= Stored items from a collection =

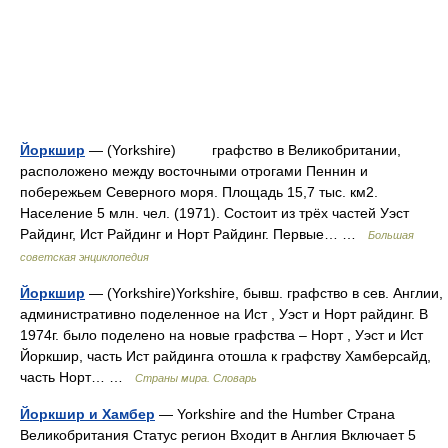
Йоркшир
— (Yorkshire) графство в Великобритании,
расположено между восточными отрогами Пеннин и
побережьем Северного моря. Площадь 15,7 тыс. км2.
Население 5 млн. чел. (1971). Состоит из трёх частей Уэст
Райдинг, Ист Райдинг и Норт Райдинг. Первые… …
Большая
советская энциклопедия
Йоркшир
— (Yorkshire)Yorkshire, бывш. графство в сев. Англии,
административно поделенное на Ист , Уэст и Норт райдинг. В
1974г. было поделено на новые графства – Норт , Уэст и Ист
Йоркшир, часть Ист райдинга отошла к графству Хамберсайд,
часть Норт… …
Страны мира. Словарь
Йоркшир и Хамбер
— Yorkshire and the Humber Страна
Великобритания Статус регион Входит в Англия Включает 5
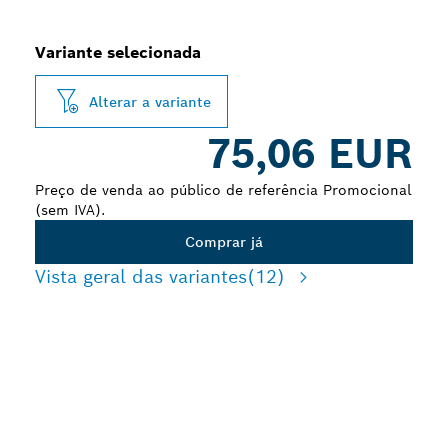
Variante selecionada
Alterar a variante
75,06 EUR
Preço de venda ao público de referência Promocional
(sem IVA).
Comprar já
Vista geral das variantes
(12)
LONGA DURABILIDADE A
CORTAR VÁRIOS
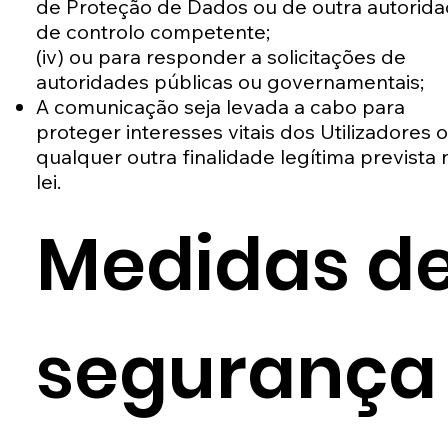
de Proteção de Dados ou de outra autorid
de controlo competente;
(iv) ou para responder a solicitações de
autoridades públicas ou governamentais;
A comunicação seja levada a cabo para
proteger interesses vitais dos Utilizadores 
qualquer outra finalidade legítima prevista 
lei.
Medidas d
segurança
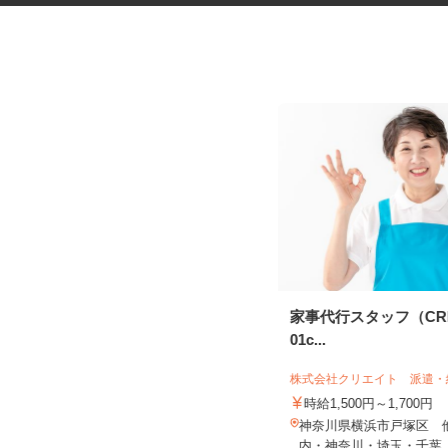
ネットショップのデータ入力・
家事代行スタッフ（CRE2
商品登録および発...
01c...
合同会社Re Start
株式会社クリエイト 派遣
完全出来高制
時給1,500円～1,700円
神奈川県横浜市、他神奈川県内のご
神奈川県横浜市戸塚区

= Action item =
Give only the number of lines in the entries that contain "Норт".

= Output for this exercise =
4